Der mit Abstand größte Bereich, das sogenannte Back-Office, ist den Mitarbeitern des Landratsamts vorbehalten. Das habe einerseits den Vorteil, dass die Arbeitswelt der Behörde in flexible Gruppen- statt klassischer „Zellenbüros“ unterteilt werden könne. Andererseits werde auch die Sicherheit der Behördenmitarbeiter deutlich erhöht. Eine Notwendigkeit, die etwa zu Zeiten der Flüchtlingskrise Mitte der 2010er Jahre besonders evident geworden sei, wie der Landrat betont.
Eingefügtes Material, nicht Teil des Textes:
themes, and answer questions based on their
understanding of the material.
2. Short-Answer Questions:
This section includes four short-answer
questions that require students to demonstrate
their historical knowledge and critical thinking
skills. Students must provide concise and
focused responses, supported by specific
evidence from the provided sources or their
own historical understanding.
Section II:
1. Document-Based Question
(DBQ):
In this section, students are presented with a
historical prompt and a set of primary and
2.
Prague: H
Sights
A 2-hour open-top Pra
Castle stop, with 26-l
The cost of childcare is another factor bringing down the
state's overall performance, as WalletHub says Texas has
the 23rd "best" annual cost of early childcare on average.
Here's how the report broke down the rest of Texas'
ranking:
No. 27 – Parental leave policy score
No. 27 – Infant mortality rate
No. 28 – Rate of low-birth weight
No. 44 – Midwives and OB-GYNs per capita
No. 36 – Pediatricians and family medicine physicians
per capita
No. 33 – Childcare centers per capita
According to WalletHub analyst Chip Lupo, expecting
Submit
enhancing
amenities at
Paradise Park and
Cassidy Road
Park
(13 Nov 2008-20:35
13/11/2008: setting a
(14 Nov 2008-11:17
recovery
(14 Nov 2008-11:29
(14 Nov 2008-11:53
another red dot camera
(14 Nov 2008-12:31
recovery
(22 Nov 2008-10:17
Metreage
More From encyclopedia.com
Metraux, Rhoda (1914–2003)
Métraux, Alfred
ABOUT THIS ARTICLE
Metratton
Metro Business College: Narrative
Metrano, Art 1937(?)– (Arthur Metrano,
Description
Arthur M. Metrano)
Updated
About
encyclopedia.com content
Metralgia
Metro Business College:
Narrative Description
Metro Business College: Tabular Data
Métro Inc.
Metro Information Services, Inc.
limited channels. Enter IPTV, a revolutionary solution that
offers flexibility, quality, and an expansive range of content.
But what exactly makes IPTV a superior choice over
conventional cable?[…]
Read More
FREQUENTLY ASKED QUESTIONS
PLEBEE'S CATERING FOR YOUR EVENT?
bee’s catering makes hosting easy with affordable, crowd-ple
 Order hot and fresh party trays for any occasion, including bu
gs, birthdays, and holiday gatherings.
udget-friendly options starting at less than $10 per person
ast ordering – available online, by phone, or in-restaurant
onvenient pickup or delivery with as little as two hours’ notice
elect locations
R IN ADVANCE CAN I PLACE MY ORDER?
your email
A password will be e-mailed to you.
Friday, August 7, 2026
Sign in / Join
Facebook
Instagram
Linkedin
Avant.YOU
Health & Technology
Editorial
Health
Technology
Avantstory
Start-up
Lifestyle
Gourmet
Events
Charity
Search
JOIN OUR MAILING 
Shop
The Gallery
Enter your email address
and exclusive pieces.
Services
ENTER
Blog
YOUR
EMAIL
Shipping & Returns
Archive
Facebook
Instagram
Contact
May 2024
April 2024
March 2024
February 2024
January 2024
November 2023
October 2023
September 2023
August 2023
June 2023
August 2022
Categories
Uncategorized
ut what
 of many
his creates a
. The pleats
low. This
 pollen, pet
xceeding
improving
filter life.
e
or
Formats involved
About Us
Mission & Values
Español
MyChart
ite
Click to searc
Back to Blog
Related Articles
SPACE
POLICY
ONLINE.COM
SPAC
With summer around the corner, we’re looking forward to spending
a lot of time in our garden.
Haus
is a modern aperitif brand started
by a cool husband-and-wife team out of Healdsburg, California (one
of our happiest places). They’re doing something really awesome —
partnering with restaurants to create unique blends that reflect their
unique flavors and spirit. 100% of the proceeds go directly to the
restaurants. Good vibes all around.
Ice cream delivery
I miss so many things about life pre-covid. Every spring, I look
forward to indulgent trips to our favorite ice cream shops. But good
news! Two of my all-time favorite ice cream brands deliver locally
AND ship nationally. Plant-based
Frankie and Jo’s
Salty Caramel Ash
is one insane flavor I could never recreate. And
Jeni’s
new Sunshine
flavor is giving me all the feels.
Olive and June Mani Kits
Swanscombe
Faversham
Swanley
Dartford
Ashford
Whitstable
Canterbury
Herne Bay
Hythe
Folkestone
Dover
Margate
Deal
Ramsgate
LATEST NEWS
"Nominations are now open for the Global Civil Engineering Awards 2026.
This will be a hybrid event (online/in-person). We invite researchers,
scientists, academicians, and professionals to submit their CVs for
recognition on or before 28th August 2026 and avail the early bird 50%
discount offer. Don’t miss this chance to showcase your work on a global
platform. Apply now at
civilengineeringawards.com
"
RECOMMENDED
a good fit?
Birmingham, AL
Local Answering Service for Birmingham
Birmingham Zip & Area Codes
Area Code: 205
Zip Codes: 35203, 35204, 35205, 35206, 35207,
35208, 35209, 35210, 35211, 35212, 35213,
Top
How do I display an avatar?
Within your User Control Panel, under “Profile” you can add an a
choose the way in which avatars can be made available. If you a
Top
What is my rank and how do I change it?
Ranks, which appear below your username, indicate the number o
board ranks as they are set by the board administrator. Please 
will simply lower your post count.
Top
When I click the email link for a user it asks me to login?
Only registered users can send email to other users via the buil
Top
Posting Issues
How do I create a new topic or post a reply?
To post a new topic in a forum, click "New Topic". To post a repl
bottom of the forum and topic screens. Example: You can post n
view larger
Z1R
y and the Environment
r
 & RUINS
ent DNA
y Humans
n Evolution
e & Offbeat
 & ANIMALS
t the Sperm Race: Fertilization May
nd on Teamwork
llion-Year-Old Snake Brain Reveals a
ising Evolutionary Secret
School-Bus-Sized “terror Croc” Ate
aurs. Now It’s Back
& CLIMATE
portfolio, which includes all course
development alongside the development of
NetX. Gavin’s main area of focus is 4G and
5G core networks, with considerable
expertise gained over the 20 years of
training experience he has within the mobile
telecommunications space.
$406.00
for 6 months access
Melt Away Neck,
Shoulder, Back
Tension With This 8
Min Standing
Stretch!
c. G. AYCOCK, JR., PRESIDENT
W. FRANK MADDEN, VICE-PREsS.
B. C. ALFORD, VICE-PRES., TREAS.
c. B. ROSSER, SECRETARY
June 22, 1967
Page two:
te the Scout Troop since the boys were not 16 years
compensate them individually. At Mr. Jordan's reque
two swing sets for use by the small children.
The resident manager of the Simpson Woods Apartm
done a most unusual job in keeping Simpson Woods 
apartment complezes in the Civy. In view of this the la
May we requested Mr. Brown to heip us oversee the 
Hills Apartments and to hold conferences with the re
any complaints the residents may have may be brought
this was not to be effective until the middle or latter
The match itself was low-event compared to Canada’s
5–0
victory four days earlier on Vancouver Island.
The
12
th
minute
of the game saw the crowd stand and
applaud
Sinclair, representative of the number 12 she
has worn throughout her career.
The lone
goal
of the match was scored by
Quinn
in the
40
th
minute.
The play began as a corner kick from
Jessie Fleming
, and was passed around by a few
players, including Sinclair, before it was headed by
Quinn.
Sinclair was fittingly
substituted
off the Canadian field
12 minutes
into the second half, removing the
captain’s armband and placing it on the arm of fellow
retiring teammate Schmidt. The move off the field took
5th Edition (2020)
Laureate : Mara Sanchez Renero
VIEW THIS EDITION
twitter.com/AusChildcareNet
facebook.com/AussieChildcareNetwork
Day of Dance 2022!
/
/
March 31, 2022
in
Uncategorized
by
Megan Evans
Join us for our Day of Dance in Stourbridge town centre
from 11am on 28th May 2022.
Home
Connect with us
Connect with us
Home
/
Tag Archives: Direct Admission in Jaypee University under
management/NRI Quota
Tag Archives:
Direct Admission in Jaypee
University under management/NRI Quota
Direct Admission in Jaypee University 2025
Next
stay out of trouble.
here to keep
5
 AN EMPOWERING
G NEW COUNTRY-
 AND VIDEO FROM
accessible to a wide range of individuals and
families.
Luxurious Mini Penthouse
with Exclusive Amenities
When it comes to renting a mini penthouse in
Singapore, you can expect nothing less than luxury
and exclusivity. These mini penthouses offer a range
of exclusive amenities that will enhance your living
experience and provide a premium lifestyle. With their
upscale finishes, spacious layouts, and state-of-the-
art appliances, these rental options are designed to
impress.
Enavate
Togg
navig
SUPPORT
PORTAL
Einzug Anfang 2025 geplant

Der Innenausbau soll bis Ende dieses Jahres abgeschlossen sein, sodass die rund 350 Mitarbeiter Anfang 2025 einziehen könnten. Damit wäre man, mit kleinen Abweichungen, nicht nur weitgehend im Zeitplan. Auch die Kosten bleiben im Rahmen. Knapp 90 Millionen Euro hat sich der Landrat für die Neubauten an der Rötestraße und am Alten Postplatz sowie die Sanierung des bestehenden Hauptgebäudes genehmigen lassen. Rund zwölf Prozent liege man darüber, was der Landrat und der Finanzdezernent Peter Schäfer angesichts der Auswirkungen des nicht vorhersehbaren Ukraine-Kriegs für mehr als vertretbar halten. Beide gehen davon aus, dass man auch auf der Zielgeraden von Überraschungen finanzieller Art gefeit sein wird. Schließlich sind 93 Prozent der Bauleistungen bereits vergeben.

Immobilienkonzeption

Konzentration
 2018 hat der Kreistag die von Landrat Richard Sigel vorgeschlagene Gesamtimmobilienkonzeption beschlossen. Diese sieht vor, die bisher auf ein Dutzend Standorte verteilte Verwaltung an zwei Orten zu konzentrieren. Von den dazu nötigen zwei Neubauten ist einer bereits fertiggestellt. An der Rötestraße haben im vergangenen Mai das Ordnungs-, Ausländer- und Gesundheitsamt ihren Betrieb aufgenommen.

Zukunft
 Bereits kommenden Monat soll im sanierten Westflügel des Hauptgebäudes die Wiedereröffnung des Sitzungssaals gefeiert werden. Angrenzend daran sind multifunktionale Sitzungs- und Besprechungsräume entstanden, die auch vom Bereich Katastrophenschutz genutzt werden. Die nächsten Schritte sollen die Sanierung der Backnanger Außenstelle in der Erbstetter Straße sowie des Hochhauses am Alten Postplatz sein. Über eine Sanierung der Pagode aus den frühen 1980er Jahren muss noch entschieden werden.